As the collaborators note, the pandemic presents an opportunity to revise absence management policies and practices so that they reflect the ‘more compassionate, inclusive and flexible ethos of today’s workplaces’.
Although many more employees with long-term and chronic conditions are now able to stay in work compared with five years ago, the collaborators add that many with fluctuating and chronic conditions struggle to return to and stay in work.
According to Dr Yarker, a number of employees are coming up to the end of their time on sick leave and a more compassionate approach and a clear plan from employers is critical if we are going to help these people stay in work.
'The pandemic presents an opportunity to revise absence management policies and practices so that they reflect the ‘more compassionate, inclusive and flexible ethos of today’s workplaces'
‘The challenge for these organisations is, how do we support these people back into work and particularly when we know their symptoms are fluctuating? It’s common for individuals to be fine for two days and then the next day they can back to square one.
‘The symptoms fluctuate in the same way that symptoms fluctuate for many chronic conditions, such as mental ill-health, chronic fatigue or asthma. Unfortunately, the truth is that many employers really struggle to help people manage chronic conditions in the workplace, or the need to, is not even on their radar.’
That’s why the guides encourage employers to refresh and update their policies, processes and practices to ensure they are better placed to manage these chronic conditions.

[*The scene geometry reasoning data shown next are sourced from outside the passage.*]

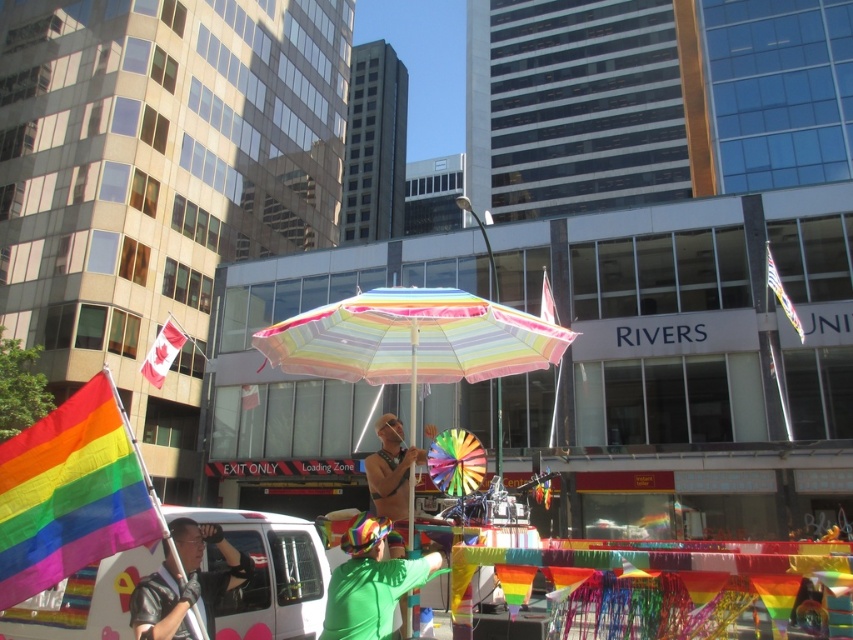 You are attending a parade and need to take a photo of both the green matte umbrella at center and the rainbow fabric flag at center. Which object should you adjust your camera angle to focus on first if you want to capture both in the same frame?

The green matte umbrella at center is positioned on the right side of the rainbow fabric flag at center. To capture both in the same frame, focus on the rainbow fabric flag at center first since it is on the left, then adjust the angle to include the green matte umbrella at center on the right.

You are a photographer at the event and want to capture both the rainbow fabric flag at lower left and the red fabric flag at upper left in a single shot. Which flag will appear smaller in the photo?

The rainbow fabric flag at lower left will appear smaller in the photo because it occupies less space than the red fabric flag at upper left.

You are a photographer standing in the middle of the street during a parade. You want to capture a photo that includes both the green matte umbrella at center and the rainbow fabric flag at center. Which object should you position closer to the front of your camera frame to ensure both are visible?

The green matte umbrella at center is closer to the viewer than the rainbow fabric flag at center, so you should position the green matte umbrella at center at the front of the camera frame to ensure both are visible.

‘Many absence management policies will have a trigger point that if you have been late or you are absent for “x” many days in a quarter, you need to have a conversation and then that is escalated to HR,’ continued Dr Yarker.
‘But if you have a chronic condition, that gives you no wriggle room to be ill with anything else and it doesn’t give you the flexibility to manage your condition in a way that allows you to manage your work and health effectively.’

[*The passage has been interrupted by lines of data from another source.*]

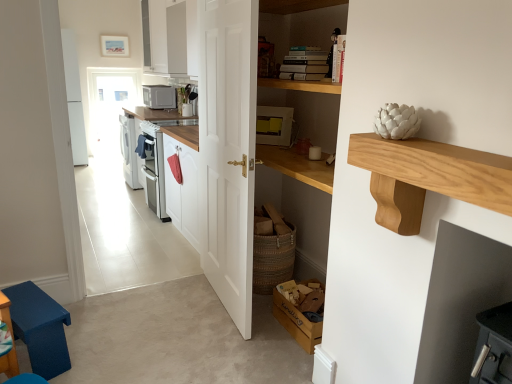 Question: Can you confirm if blue fabric step stool at lower left is positioned to the left of white wooden door at center?

Choices:
 (A) yes
 (B) no

Answer: (A)

Question: Is blue fabric step stool at lower left positioned beyond the bounds of white wooden door at center?

Choices:
 (A) yes
 (B) no

Answer: (A)

Question: Can you confirm if blue fabric step stool at lower left is thinner than white wooden door at center?

Choices:
 (A) yes
 (B) no

Answer: (B)

Question: From a real-world perspective, does blue fabric step stool at lower left sit lower than white wooden door at center?

Choices:
 (A) no
 (B) yes

Answer: (B)

Question: From the image's perspective, does blue fabric step stool at lower left appear lower than white wooden door at center?

Choices:
 (A) yes
 (B) no

Answer: (A)

Question: Relative to wooden cardboard box at lower center, is white wooden door at center in front or behind?

Choices:
 (A) front
 (B) behind

Answer: (A)

Question: Is white wooden door at center situated inside wooden cardboard box at lower center or outside?

Choices:
 (A) inside
 (B) outside

Answer: (B)

Question: Is point (212, 155) closer or farther from the camera than point (281, 309)?

Choices:
 (A) farther
 (B) closer

Answer: (A)

Question: From their relative heights in the image, would you say white wooden door at center is taller or shorter than wooden cardboard box at lower center?

Choices:
 (A) short
 (B) tall

Answer: (B)

Question: From a real-world perspective, is wooden cardboard box at lower center physically located above or below matte yellow appliance at center, which is the first appliance in right-to-left order?

Choices:
 (A) below
 (B) above

Answer: (A)

Question: Which is correct: wooden cardboard box at lower center is inside matte yellow appliance at center, the 2th appliance positioned from the left, or outside of it?

Choices:
 (A) outside
 (B) inside

Answer: (A)

Question: In terms of width, does wooden cardboard box at lower center look wider or thinner when compared to matte yellow appliance at center, which ranks as the second appliance in back-to-front order?

Choices:
 (A) thin
 (B) wide

Answer: (B)

Question: Looking at the image, does wooden cardboard box at lower center seem bigger or smaller compared to matte yellow appliance at center, which ranks as the second appliance in back-to-front order?

Choices:
 (A) small
 (B) big

Answer: (B)

Question: From a real-world perspective, is wooden cardboard box at lower center physically located above or below matte gray microwave at upper center, acting as the second appliance starting from the right?

Choices:
 (A) above
 (B) below

Answer: (B)

Question: From the image's perspective, is wooden cardboard box at lower center above or below matte gray microwave at upper center, positioned as the 1th appliance in top-to-bottom order?

Choices:
 (A) below
 (B) above

Answer: (A)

One of the key takeaways from the two guides is that support needs to start long before an employee develops a chronic condition that forces them to leave the workplace.
That means having the structures in place to welcome the employee back and to keep them supported once they are there but also the knowledge that the employer will stay connected with them while they are off so that they feel valued when they are absent.
‘If the good structures are in place, and the good relationships are there, that employee is likely to feel more inclined to come back to work, so it all starts with what the workplace looks like before they are even unwell,’ added Dr Yarker.